Input data -
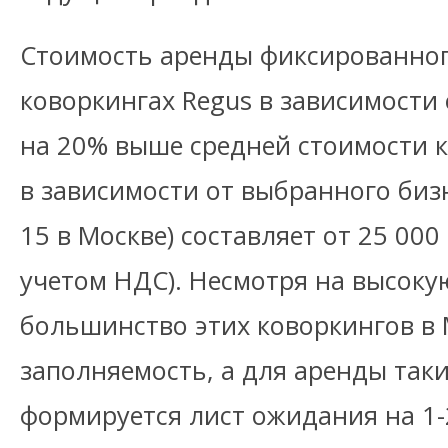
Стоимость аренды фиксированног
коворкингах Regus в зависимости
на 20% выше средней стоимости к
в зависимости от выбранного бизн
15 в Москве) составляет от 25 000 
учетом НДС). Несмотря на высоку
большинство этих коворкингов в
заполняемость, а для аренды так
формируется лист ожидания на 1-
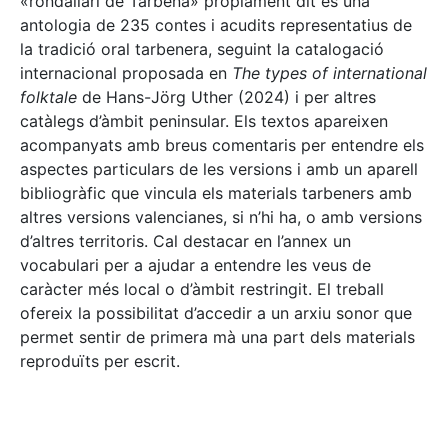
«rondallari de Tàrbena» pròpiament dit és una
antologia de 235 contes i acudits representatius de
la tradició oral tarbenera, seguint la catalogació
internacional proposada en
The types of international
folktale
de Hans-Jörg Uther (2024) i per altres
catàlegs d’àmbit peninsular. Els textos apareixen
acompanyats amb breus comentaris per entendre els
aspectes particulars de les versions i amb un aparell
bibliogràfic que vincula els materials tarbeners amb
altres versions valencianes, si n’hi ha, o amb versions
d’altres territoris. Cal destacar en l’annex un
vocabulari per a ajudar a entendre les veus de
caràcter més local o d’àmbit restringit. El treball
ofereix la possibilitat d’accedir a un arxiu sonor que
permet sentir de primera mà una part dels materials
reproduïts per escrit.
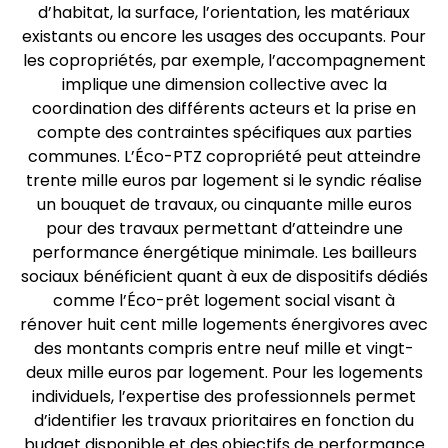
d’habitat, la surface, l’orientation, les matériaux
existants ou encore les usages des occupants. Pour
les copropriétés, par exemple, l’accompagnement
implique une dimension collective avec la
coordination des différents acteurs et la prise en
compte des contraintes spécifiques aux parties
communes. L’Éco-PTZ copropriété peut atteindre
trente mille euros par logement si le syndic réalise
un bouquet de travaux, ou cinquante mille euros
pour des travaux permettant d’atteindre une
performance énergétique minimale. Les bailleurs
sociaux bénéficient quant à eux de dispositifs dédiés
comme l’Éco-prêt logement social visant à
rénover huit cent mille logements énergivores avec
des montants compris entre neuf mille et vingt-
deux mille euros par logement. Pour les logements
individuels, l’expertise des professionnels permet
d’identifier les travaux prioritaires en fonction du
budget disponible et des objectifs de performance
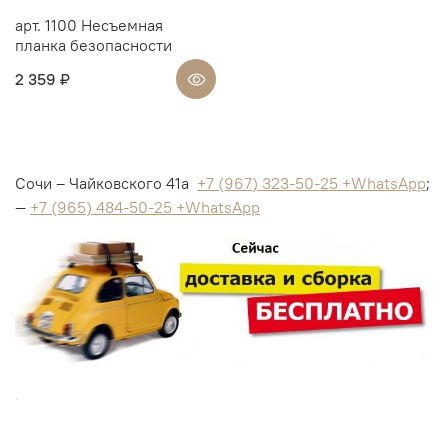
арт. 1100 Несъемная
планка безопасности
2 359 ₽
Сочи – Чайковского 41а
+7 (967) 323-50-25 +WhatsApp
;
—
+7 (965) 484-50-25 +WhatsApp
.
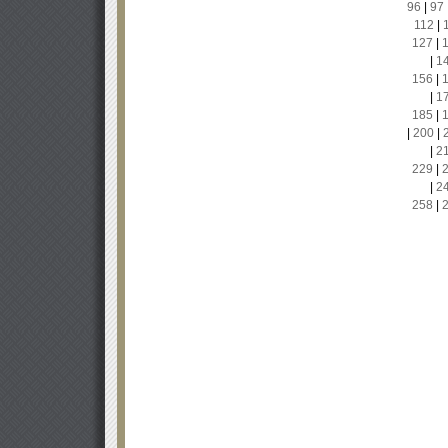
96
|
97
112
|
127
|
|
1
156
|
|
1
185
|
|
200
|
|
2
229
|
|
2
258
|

The task -
Return each line of the records above in which the word "atteindre" occurs.

Answer section -
communes. L’Éco-PTZ copropriété peut atteindre
pour des travaux permettant d’atteindre une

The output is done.